In comparing these 2 gaming platforms, you’ll immediately notice that their specs are quite far from one another in terms of raw power. But why is it that lots of times, you can play games much smoother on a console than on a PC? If you are a video game enthusiast for years, especially if you’re into PC games, you might have heard or even tried video game console emulation. To emulate a console means to try and copy the capabilities of a video game console on a personal computer.
An example is to play Sony Playstation 2 games on your PC. Please note that emulation isn’t meant for anyone to play these console games on the PC. It is usually meant for educational purposes in simulating/translating console instructions onto the PC platform. In any case, why do you usually need more powerful PC hardware to match up to the performance of a console? Here’s my take on this.
Let’s take the example above. The Sony Playstation 2 has the following technical specifications. Let us limit it to the most important hardware components:
CPU: 64-bit Emotion engine running at 294.912 to 299 MHz
Graphics: 4MB Graphics Synthesizer running at 147.456 MHz
System Memory: 32 MB
Now, if you want to try and emulate Sony Playstation 2 and play a game on your PC regardless of what type of emulation software you are using or developing, it will most likely take a much stronger computer to handle the instructions to play the game.
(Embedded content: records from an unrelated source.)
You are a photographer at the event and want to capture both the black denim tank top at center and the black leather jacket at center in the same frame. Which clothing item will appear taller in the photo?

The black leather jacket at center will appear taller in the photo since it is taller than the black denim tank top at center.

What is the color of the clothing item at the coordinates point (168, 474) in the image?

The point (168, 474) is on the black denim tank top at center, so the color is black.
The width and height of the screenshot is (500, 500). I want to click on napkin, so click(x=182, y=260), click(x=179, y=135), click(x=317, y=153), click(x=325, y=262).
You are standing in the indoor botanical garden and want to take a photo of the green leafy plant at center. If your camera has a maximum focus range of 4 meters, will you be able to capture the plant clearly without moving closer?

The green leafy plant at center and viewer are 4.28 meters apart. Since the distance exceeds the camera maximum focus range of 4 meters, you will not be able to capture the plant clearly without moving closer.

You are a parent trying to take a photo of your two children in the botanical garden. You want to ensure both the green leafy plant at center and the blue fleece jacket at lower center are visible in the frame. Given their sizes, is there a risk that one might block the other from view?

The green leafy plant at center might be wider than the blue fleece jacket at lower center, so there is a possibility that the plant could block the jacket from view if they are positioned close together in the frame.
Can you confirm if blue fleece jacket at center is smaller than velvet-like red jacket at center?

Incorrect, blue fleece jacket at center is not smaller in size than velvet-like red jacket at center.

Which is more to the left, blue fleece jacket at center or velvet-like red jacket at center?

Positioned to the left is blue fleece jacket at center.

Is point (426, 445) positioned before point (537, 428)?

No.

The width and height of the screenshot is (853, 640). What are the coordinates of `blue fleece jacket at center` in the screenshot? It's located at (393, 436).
You’d best use a Quad Core computer, an advanced graphics card (800 MHz 1 GB DDR3 and above) and 4 Gigs of memory. This is ideal and will most certainly run your software at the same pace as with the PS2.
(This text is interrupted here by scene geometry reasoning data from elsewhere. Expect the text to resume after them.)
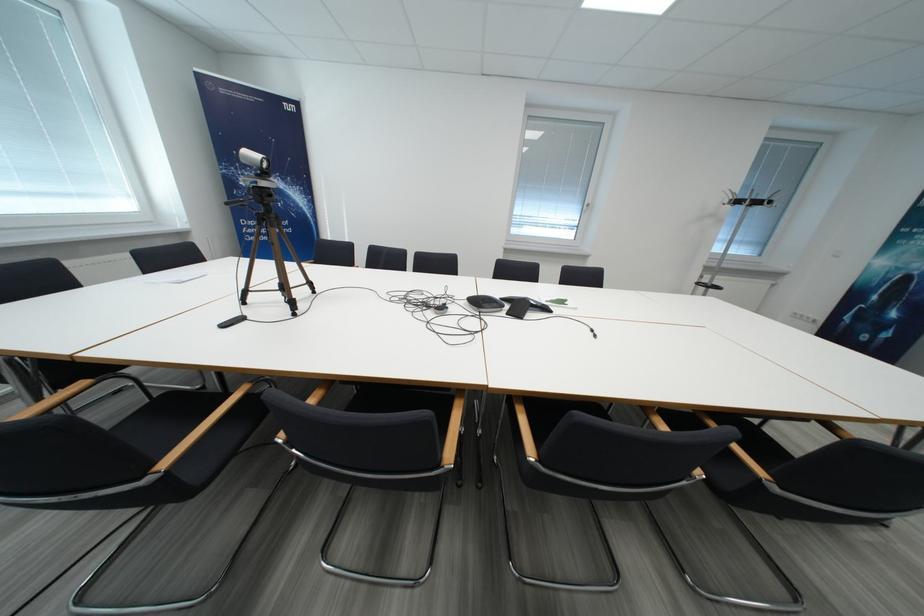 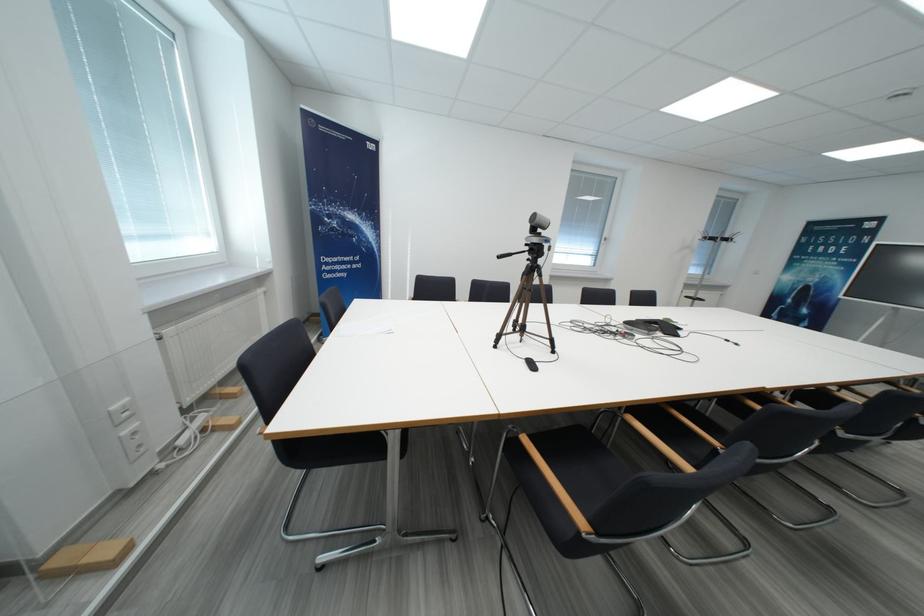 Question: What movement of the cameraman would produce the second image?

Choices:
 (A) Left
 (B) Right
 (C) Forward
 (D) Backward

Answer: (A) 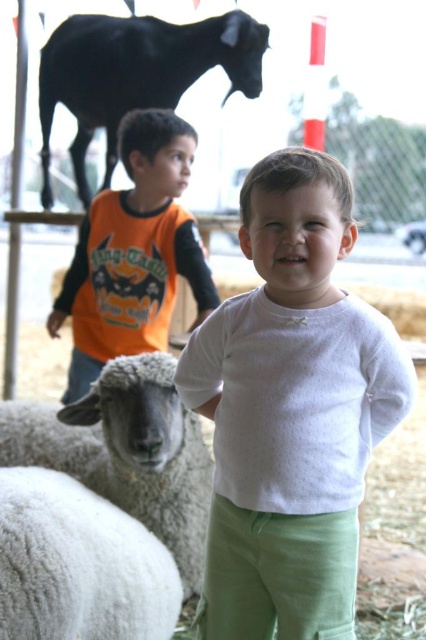 Question: Among these points, which one is nearest to the camera?

Choices:
 (A) (106, 221)
 (B) (334, 308)

Answer: (B)

Question: From the image, what is the correct spatial relationship of white soft shirt at center in relation to white fluffy wool at lower left?

Choices:
 (A) right
 (B) left

Answer: (A)

Question: Which point is farther to the camera?

Choices:
 (A) orange long-sleeved shirt at left
 (B) shiny black goat at upper left
 (C) white woolly sheep at lower left
 (D) white soft shirt at center

Answer: (B)

Question: Is orange long-sleeved shirt at left above white fluffy wool at lower left?

Choices:
 (A) yes
 (B) no

Answer: (A)

Question: Which point is closer to the camera taking this photo?

Choices:
 (A) (163, 563)
 (B) (72, 36)

Answer: (A)

Question: Is white soft shirt at center to the right of white fluffy wool at lower left from the viewer's perspective?

Choices:
 (A) no
 (B) yes

Answer: (B)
But if you use older computer hardware such as single core processors (even at 2.0 GHz) and a 256MB video card (let’s say during the time of the NVIDIA 6000 series), it will most likely be disappointing to play PS2 games on your PC since it will be slow and quite unplayable.
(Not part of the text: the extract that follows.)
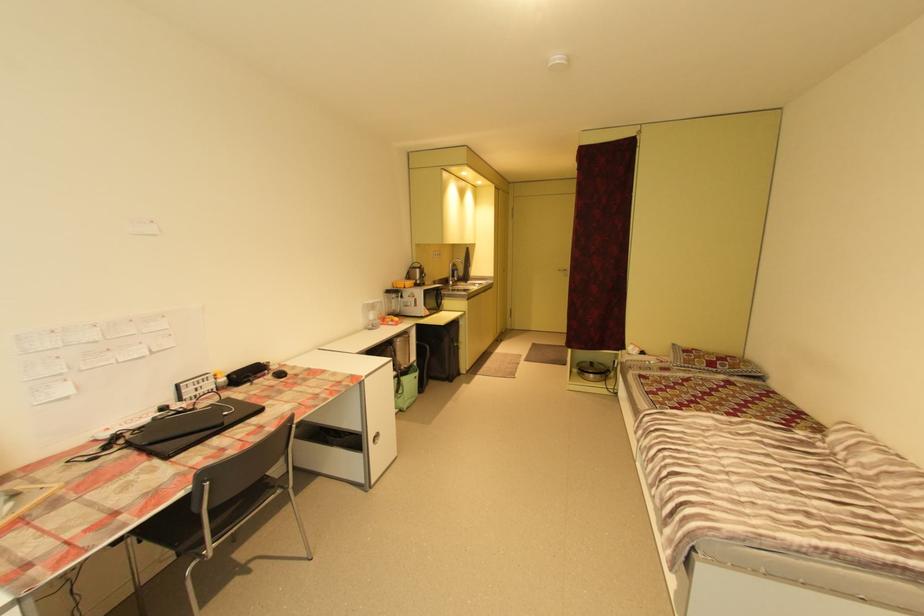 Where would you lift the light green bag? Please return your answer as a coordinate pair (x, y).

(406, 387) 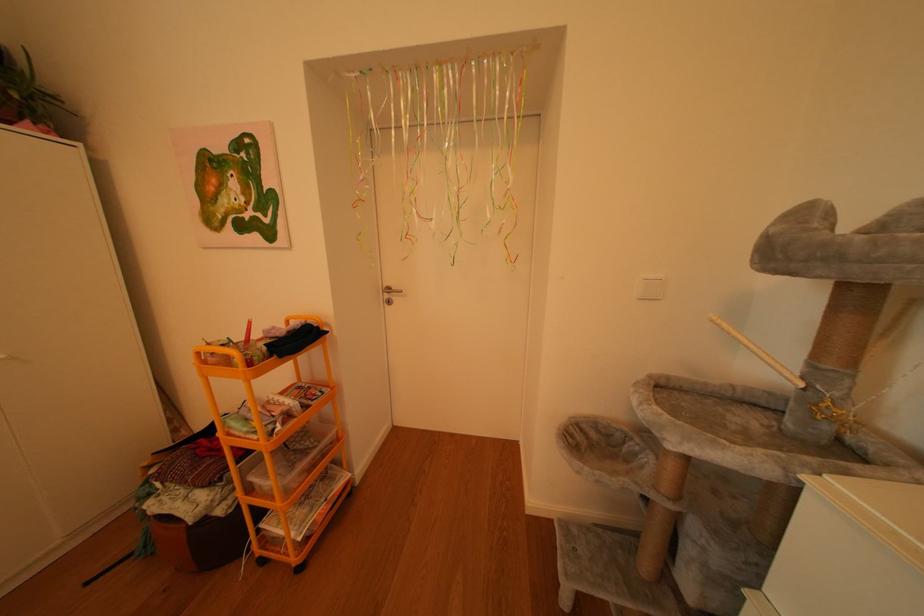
Now, why is it that you need very powerful computer hardware to emulate such low power console hardware (regardless of what console it is this time)? The reason is that the hardware of a console has a specific purpose and that is to play games. Unlike a PC, it doesn’t require powerful hardware to maintain a complex operating system such as Windows and Mac OS.
On your PC, your computer’s resources will be used by the operating system to maintain its services and background applications such as your desktop, your icons, your folders, anti-viruses, word processors, internet browsers or any other program that is running in the background. Your processor, thus, is multi-tasking unlike the ones in consoles that are dedicated in playing games.
Well again, I just want to reiterate that console games are meant to be run on the consoles they were designed for and not for the PC. There are PC versions of some console games but not all of the console games have such. Emulation is really meant for educational and software development purposes only and not to play commercial console games.